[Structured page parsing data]
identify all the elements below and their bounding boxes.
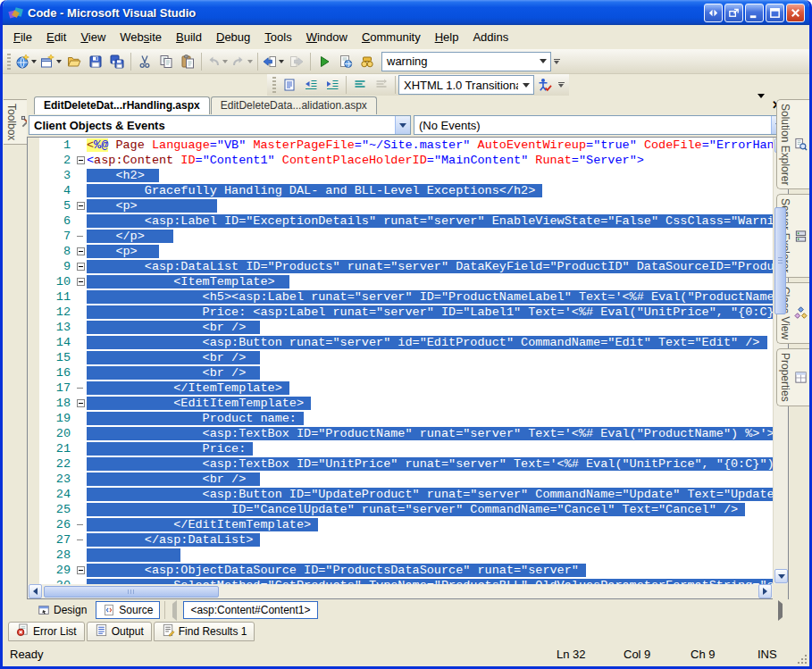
syntax-token: ="MainContent" [427, 154, 528, 167]
chevron-down-icon [540, 59, 547, 63]
document-tab-1[interactable]: EditDeleteDat...rHandling.aspx [34, 96, 210, 114]
tag-navigator-forward-button[interactable] [775, 602, 785, 619]
fold-collapse-icon[interactable] [77, 566, 85, 574]
design-view-button[interactable]: Design [30, 601, 94, 619]
selected-text: Product name: [87, 412, 304, 425]
object-dropdown-button[interactable] [395, 116, 410, 134]
menu-item-view[interactable]: View [73, 27, 113, 48]
menu-item-help[interactable]: Help [428, 27, 466, 48]
syntax-token [637, 138, 644, 152]
fold-collapse-icon[interactable] [77, 399, 85, 407]
object-dropdown[interactable]: Client Objects & Events [29, 115, 411, 135]
save-button[interactable] [85, 51, 106, 72]
uncomment-lines-button[interactable] [371, 74, 392, 96]
save-all-button[interactable] [106, 51, 128, 72]
fold-collapse-icon[interactable] [77, 247, 85, 255]
toolbar-grip[interactable] [7, 54, 11, 70]
toolbar-grip[interactable] [272, 77, 276, 93]
syntax-token: ="ErrorHandling.aspx.vb" [702, 138, 773, 152]
solution-explorer-icon [794, 138, 808, 151]
menu-item-debug[interactable]: Debug [209, 27, 257, 48]
check-accessibility-button[interactable] [534, 74, 556, 96]
menu-item-tools[interactable]: Tools [257, 27, 298, 48]
separator [164, 601, 165, 619]
syntax-token: ="VB" [210, 138, 247, 152]
syntax-token: AutoEventWireup [478, 138, 587, 152]
decrease-indent-button[interactable] [300, 74, 322, 96]
code-editor[interactable]: 1<%@ Page Language="VB" MasterPageFile="… [28, 138, 773, 584]
start-debugging-button[interactable] [314, 51, 335, 72]
toolbar-options-button[interactable] [556, 75, 566, 95]
panel-tab-find-results-1[interactable]: Find Results 1 [154, 622, 255, 641]
paste-button[interactable] [177, 51, 198, 72]
toolbar-options-button[interactable] [551, 52, 562, 71]
fold-margin [76, 472, 87, 487]
find-in-files-button[interactable] [356, 51, 378, 72]
menu-item-website[interactable]: Website [113, 27, 169, 48]
search-input[interactable]: warning [382, 54, 535, 68]
menu-item-community[interactable]: Community [355, 27, 428, 48]
panel-tab-output[interactable]: Output [87, 622, 152, 641]
copy-button[interactable] [155, 51, 177, 72]
fold-collapse-icon[interactable] [77, 202, 85, 210]
code-line: 5 <p> [28, 198, 773, 213]
undo-button[interactable] [205, 51, 230, 72]
line-number: 14 [28, 335, 76, 350]
dock-arrows-button[interactable] [704, 4, 723, 22]
horizontal-scroll-thumb[interactable] [44, 586, 219, 598]
maximize-button[interactable] [766, 4, 784, 22]
menu-item-file[interactable]: File [6, 27, 39, 48]
redo-button[interactable] [230, 51, 255, 72]
doctype-dropdown-button[interactable] [518, 76, 533, 94]
menu-item-window[interactable]: Window [299, 27, 355, 48]
fold-collapse-icon[interactable] [77, 263, 85, 271]
close-button[interactable] [786, 4, 805, 22]
search-dropdown-button[interactable] [535, 53, 550, 71]
doctype-combobox[interactable]: XHTML 1.0 Transitional ( [398, 75, 534, 95]
navigate-forward-button[interactable] [286, 51, 307, 72]
popout-button[interactable] [724, 4, 743, 22]
add-new-item-button[interactable] [38, 51, 63, 72]
line-number: 15 [28, 350, 76, 365]
tag-navigator-current[interactable]: <asp:Content#Content1> [183, 601, 317, 619]
menu-item-edit[interactable]: Edit [39, 27, 73, 48]
vertical-scroll-thumb[interactable] [774, 207, 786, 314]
object-dropdown-value: Client Objects & Events [29, 119, 395, 132]
new-website-button[interactable] [13, 51, 38, 72]
active-files-dropdown-button[interactable] [758, 98, 765, 112]
menu-item-addins[interactable]: Addins [465, 27, 515, 48]
main-area: Toolbox EditDeleteDat...rHandling.aspxEd… [3, 96, 809, 621]
fold-collapse-icon[interactable] [77, 278, 85, 286]
resize-grip[interactable] [797, 654, 808, 665]
comment-lines-button[interactable] [349, 74, 371, 96]
event-dropdown[interactable]: (No Events) [414, 115, 787, 135]
document-tab-strip: EditDeleteDat...rHandling.aspxEditDelete… [27, 96, 789, 114]
minimize-button[interactable] [745, 4, 764, 22]
panel-tab-error-list[interactable]: Error List [8, 622, 85, 641]
source-view-button[interactable]: Source [96, 601, 160, 619]
fold-margin [76, 229, 87, 244]
document-tab-2[interactable]: EditDeleteData...alidation.aspx [211, 96, 377, 114]
syntax-token: ="true" [586, 138, 637, 152]
syntax-token: Runat [535, 154, 572, 167]
search-combobox[interactable]: warning [381, 52, 551, 71]
scroll-down-button[interactable] [774, 569, 788, 583]
horizontal-scrollbar[interactable] [27, 584, 789, 599]
navigate-backward-button[interactable] [261, 51, 286, 72]
format-document-button[interactable] [279, 74, 300, 96]
vertical-scrollbar[interactable] [773, 138, 788, 584]
selected-text: <asp:DataList ID="Products" runat="serve… [87, 260, 773, 273]
tag-navigator-back-button[interactable] [170, 602, 180, 619]
view-in-browser-button[interactable] [335, 51, 356, 72]
increase-indent-button[interactable] [322, 74, 343, 96]
menu-item-build[interactable]: Build [169, 27, 209, 48]
doctype-value: XHTML 1.0 Transitional ( [399, 79, 518, 92]
fold-collapse-icon[interactable] [77, 156, 85, 164]
code-text: Price: [87, 441, 773, 456]
cut-button[interactable] [134, 51, 155, 72]
open-file-button[interactable] [63, 51, 85, 72]
scroll-left-button[interactable] [29, 584, 42, 598]
vertical-scroll-track[interactable] [774, 154, 788, 568]
code-line: 10 <ItemTemplate> [28, 274, 773, 289]
scroll-right-button[interactable] [758, 584, 772, 598]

> **Task brief**: Copy out, from the data above, each line where the string "find" is present.

> **Result for this exercise**:
panel-tab-find-results-1[interactable]: Find Results 1 [154, 622, 255, 641]
find-in-files-button[interactable] [356, 51, 378, 72]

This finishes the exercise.